Submitted by joeggeli t3_y83jow in MachineLearning
I am trying to solve a problem where a given input vector x must be transformed into an optimal output vector y. Both vectors are of the same length. The optimal transforming function y = F(x) is unknown. I can however measure how well a given output y’ matches some desired properties given x. More formally, there is a known and differentiable loss function L = G(x, y’). This loss function is different from usual loss functions which are used in neural networks (e.g. MSE) in the sense that it does not require any labels to compute the loss. It can compute the loss and its derivative only knowing the input x and the output y’ of the neural network.
Further, I have many different input vectors X = {x_1, x_1, …, x_n} and they all have their corresponding optimal output vectors Y = {y_1, y_2, …, y_n}, e.g. the vectors that minimize the loss function G(x_i, y_i). Now I want to train a neural network (a CNN to be specific, since my inputs and outputs are actually images) that approximates this optimal function F(x) as closely as possible for all possible inputs, including inputs that it has never seen before.
Simple example: The true underlying function of F(x) could be the DFT (discrete fourier transform).

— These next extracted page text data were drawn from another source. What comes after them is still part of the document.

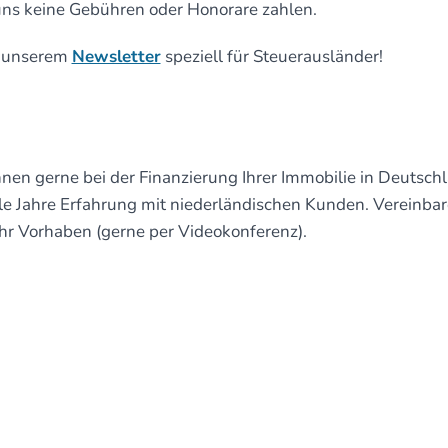
ns keine Gebühren oder Honorare zahlen.
t unserem
Newsletter
speziell für Steuerausländer!
nen gerne bei der Finanzierung Ihrer Immobilie in Deutsch
iele Jahre Erfahrung mit niederländischen Kunden. Vereinba
Ihr Vorhaben (gerne per Videokonferenz).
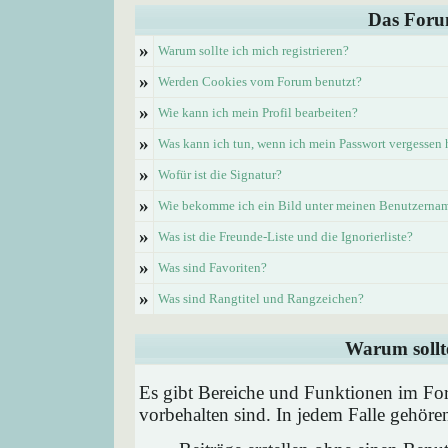
Das Foru
»
Warum sollte ich mich registrieren?
»
Werden Cookies vom Forum benutzt?
»
Wie kann ich mein Profil bearbeiten?
»
Was kann ich tun, wenn ich mein Passwort vergessen
»
Wofür ist die Signatur?
»
Wie bekomme ich ein Bild unter meinen Benutzerna
»
Was ist die Freunde-Liste und die Ignorierliste?
»
Was sind Favoriten?
»
Was sind Rangtitel und Rangzeichen?
Warum sollte
Es gibt Bereiche und Funktionen im Foru
vorbehalten sind. In jedem Falle gehör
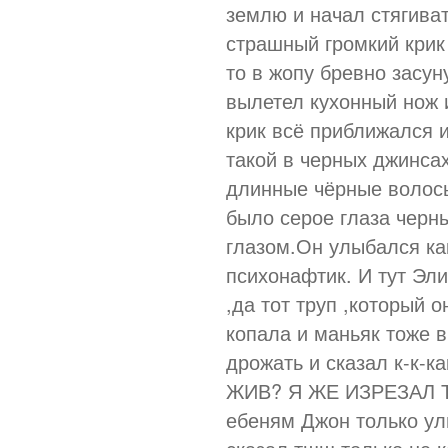
землю и начал стягиват
страшный громкий крик 
то в жопу бревно засун
вылетел кухонный нож и
крик всё приближался 
такой в черных джинсах
длинные чёрные волосы
было серое глаза чер
глазом.Он улыбался ка
психонафтик. И тут Эл
,да тот труп ,который 
копала и маньяк тоже 
дрожать и сказал к-к-
ЖИВ? Я ЖЕ ИЗРЕЗАЛ Т
ебеням Джон только ул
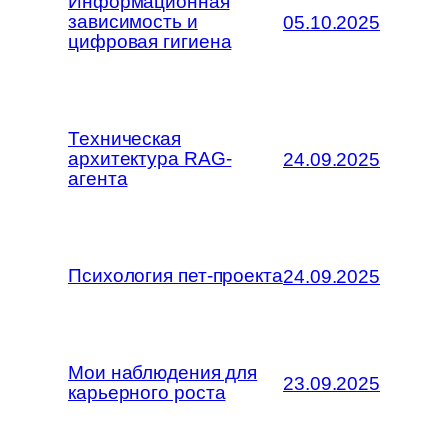
Информационная
зависимость и
05.10.2025
цифровая гигиена
Техническая
архитектура RAG-
24.09.2025
агента
Психология пет-проекта
24.09.2025
Мои наблюдения для
23.09.2025
карьерного роста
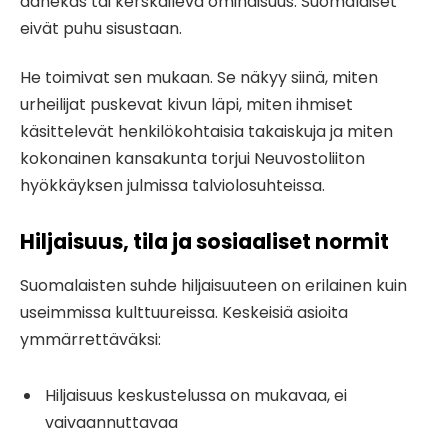
äänekäs tai kerskaileva ominaisuus. Suomalaiset
eivät puhu sisustaan.
He toimivat sen mukaan. Se näkyy siinä, miten
urheilijat puskevat kivun läpi, miten ihmiset
käsittelevät henkilökohtaisia takaiskuja ja miten
kokonainen kansakunta torjui Neuvostoliiton
hyökkäyksen julmissa talviolosuhteissa.
Hiljaisuus, tila ja sosiaaliset normit
Suomalaisten suhde hiljaisuuteen on erilainen kuin
useimmissa kulttuureissa. Keskeisiä asioita
ymmärrettäväksi:
Hiljaisuus keskustelussa on mukavaa, ei
vaivaannuttavaa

For the sake of this example, let's prepend that we do not know how to compute it. We do however know how to compute how well a given frequency spectrum y' = F(x) matches the properties of the DFT given the specific input x. This is our loss function L = G(x, y'). Now we compute the derivative of this loss function to update the weights of the neural network F(x), so that it will approximate y' a little bit better next time.
Now to my question: Since L = G(x, y’) is differentiable, it should be possible to train a neural network to approximate F(x) using SGD and its variations, right? Or am I missing something obvious here? It kind of feels like a “hack” and I feel like if it was possible to solve optimization problems in this fashion, more people would be doing it, but I can’t find any literature on it. Is there a name for this type of thing that I’m trying to do?
Thanks
ThrowThisShitAway10 t1_isyfpmq wrote
Isn't this just considered self-supervised learning? Like in an autoencoder you also have a loss L = G(x, y'). I don't see why it wouldn't work.